Внезапно до него донеслись стон и сдержанные рыдания. Он открыл глаза и различил в темноте женщину, которая ползла к нему на коленях. Добравшись, она распустила волосы и принялась обтирать ему ноги, которые были безжалостно изранены камнями. Он узнал ее.
— Мария, сестра моя, — промолвил он, опуская руку на ее голову, — Мария, сестра моя, возвращайся домой и не греши больше.
— Иисус, брат мой, — ответила она, целуя ему ноги, — позволь мне следовать за тобой, пока я не умру. Теперь я поняла, что такое любовь.
— Возвращайся домой, — повторил Иисус. — Я позову тебя, когда придет час.
— Я хочу умереть за тебя.
— Не спеши, Магдалина. Час наступит, он еще не пришел. Я позову тебя, когда он наступит. А сейчас иди.
Она хотела возразить, но он сказал на сей раз уже тверже:
— Иди!
Магдалина встала и молча пошла вниз. Ее легкие шаги быстро замерли, и лишь благоухание ее тела некоторое время еще сохранялось вокруг, пока и оно не растаяло в воздухе.
Теперь сын Марии остался совсем один. Лишь Господь взирал на него темным ночным небом, усыпанным звездами. Иисус замер, словно надеясь услышать Его голос из звездного мрака. Ни звука. Он хотел спросить Невидимого: «Господи, доволен ли Ты мною?» — но не осмеливался. Обрушившаяся тишина пугала его. «Конечно, Он недоволен мной, — внезапно вздрогнув, подумал Иисус. — Но разве я виноват, Господи? Ведь Ты знаешь, сколько раз я повторял Тебе, что не умею говорить! Но Ты, то смеясь, то негодуя, упорно толкал меня на это. И сегодня утром в обители, когда братья заставляли меня стать настоятелем, меня, недостойного, и заперли все двери, чтобы я не сбежал, Ты открыл потайную калитку и, подняв меня за волосы, швырнул пред эту толпу. „Говори! — требовал Ты. — Час пришел!“ Но я молчал, сжав губы. Ты настаивал, но я продолжал молчать. И когда Твое терпение иссякло, Ты раскрыл мои уста. Я не раскрывал их, это Ты силой раскрыл их, умастив мои губы не горящими угольями, но медовой патокой! И я стал говорить. Сердце мое кипело, я готов был закричать: „Господь есть огнь пожирающий! (да, да, как Твой пророк Креститель!) И вы, забывшие Закон, творящие неправду, не помнящие о чести, не прячьтесь! Он грядет!“ — вот что хотел я кричать. Но Ты умастил мои уста медом, и вместо этого из них полилось: „Любовь! Любовь!“»
— О, Господи, — простонал Иисус. — Я не могу бороться с Тобой. Я сдаюсь на твою милость. Да исполнится воля Твоя! — И тут же он почувствовал, словно камень свалился с его души. Склонив голову на грудь, как птица, он закрыл глаза и заснул.

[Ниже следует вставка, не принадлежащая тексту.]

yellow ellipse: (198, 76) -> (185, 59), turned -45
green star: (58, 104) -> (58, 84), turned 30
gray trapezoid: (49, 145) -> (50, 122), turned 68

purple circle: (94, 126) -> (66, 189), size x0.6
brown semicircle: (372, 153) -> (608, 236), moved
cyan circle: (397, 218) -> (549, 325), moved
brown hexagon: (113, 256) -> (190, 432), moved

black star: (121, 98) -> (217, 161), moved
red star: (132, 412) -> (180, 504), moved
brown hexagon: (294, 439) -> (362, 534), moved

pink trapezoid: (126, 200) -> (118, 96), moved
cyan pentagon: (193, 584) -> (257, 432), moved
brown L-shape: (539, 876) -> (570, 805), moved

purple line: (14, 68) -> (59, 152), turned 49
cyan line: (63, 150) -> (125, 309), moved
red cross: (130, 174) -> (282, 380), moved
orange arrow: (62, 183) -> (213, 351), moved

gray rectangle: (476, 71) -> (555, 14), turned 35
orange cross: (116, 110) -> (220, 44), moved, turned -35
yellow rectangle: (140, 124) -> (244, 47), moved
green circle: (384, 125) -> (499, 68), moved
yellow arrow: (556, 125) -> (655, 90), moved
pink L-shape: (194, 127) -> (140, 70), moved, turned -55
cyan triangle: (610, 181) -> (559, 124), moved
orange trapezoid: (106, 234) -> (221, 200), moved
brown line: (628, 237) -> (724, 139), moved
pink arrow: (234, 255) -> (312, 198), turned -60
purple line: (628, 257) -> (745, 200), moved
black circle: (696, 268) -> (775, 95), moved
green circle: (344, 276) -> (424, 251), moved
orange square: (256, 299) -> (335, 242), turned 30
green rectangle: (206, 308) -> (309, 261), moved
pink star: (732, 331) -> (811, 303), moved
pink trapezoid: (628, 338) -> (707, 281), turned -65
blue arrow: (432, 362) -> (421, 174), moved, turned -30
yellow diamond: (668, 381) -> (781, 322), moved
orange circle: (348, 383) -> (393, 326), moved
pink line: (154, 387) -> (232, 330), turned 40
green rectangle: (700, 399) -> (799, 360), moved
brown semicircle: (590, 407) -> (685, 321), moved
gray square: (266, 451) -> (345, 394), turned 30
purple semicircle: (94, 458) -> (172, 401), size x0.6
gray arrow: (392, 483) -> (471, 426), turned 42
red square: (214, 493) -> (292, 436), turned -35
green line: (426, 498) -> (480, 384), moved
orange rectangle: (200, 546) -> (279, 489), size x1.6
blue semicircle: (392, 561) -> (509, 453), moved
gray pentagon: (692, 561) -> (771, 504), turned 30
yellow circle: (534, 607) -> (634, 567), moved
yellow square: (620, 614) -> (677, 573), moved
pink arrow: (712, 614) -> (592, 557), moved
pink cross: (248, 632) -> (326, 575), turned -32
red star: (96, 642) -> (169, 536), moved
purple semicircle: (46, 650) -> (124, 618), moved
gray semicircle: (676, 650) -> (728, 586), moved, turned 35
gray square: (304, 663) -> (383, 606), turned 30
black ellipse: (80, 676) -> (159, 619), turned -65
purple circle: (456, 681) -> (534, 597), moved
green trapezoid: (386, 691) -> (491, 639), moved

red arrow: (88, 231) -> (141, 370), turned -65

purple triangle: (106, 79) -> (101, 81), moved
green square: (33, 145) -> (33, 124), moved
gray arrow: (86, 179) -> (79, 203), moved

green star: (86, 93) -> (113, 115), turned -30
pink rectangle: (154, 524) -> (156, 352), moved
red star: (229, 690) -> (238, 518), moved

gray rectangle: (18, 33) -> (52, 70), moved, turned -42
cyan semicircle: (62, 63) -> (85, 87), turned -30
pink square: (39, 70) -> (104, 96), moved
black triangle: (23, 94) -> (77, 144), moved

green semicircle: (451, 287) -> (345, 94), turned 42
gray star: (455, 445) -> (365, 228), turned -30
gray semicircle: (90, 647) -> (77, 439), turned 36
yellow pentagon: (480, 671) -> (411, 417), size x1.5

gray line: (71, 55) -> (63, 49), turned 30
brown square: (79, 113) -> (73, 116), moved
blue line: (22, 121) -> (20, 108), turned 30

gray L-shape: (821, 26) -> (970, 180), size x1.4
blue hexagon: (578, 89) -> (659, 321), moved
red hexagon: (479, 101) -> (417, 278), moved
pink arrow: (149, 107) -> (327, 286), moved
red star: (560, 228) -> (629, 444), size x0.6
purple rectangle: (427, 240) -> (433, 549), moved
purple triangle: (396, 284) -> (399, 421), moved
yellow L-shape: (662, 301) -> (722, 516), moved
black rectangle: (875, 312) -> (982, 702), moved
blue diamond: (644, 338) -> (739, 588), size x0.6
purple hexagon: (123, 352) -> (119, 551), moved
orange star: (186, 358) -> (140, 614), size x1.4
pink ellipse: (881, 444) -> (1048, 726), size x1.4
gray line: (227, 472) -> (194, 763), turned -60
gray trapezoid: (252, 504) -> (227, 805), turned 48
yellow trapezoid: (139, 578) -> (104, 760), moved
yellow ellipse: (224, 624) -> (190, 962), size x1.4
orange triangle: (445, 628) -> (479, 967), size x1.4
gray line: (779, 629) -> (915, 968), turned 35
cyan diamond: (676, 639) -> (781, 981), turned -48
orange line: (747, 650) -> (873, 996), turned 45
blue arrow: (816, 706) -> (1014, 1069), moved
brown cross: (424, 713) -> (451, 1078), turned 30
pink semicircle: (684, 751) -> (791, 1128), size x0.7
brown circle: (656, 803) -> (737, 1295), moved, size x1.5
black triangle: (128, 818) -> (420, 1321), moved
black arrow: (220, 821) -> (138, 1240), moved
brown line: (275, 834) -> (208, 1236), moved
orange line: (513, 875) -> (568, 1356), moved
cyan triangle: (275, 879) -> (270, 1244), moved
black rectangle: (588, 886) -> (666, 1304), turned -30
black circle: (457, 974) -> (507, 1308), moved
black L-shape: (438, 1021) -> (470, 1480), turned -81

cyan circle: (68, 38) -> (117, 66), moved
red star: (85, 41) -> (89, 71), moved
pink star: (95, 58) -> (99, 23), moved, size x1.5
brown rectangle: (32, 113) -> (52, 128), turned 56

И тут же ему начал сниться сон: будто он достал из-под хитона яблоко и, разломив его, вынул семечко и посадил его в землю перед собой. Не успел он это сделать, как семя проросло, образовало ствол, раскинуло ветки, покрытые листьями и цветами, — и вот уже налились плоды — тысячи красных яблок…
Покатились камешки, и послышались шаги. Потревоженный сон рассеялся. Иисус открыл глаза и увидел перед собой чью-то фигуру. И счастливый от того, что он больше не одинок, он благодарно и безмолвно встал и потянулся к человеку.
— Ты, наверное, голоден, — опустившись перед ним на колени, промолвил пришелец, — я принес тебе хлеб, мед и рыбу.
— Кто ты, брат мой?
— Андрей, сын Ионы.
— Все меня бросили и разошлись. Я и вправду голоден. Как это ты вспомнил обо мне, брат мой, и принес мне все богатства Господа — хлеб, мед и рыбу? Мне было бы достаточно и доброго слова.
— Я принес тебе и его, — ответил Андрей, чувствуя, как темнота придает ему смелости. Иисус не видел ни его дрожащих рук, ни слез, медленно ползущих по его бледным щекам.
— Сначала слово, — промолвил Иисус, протягивая руку и улыбаясь.
— Раввуни, мой господин, — прошептал сын Ионы и, склонившись, принялся целовать его ноги.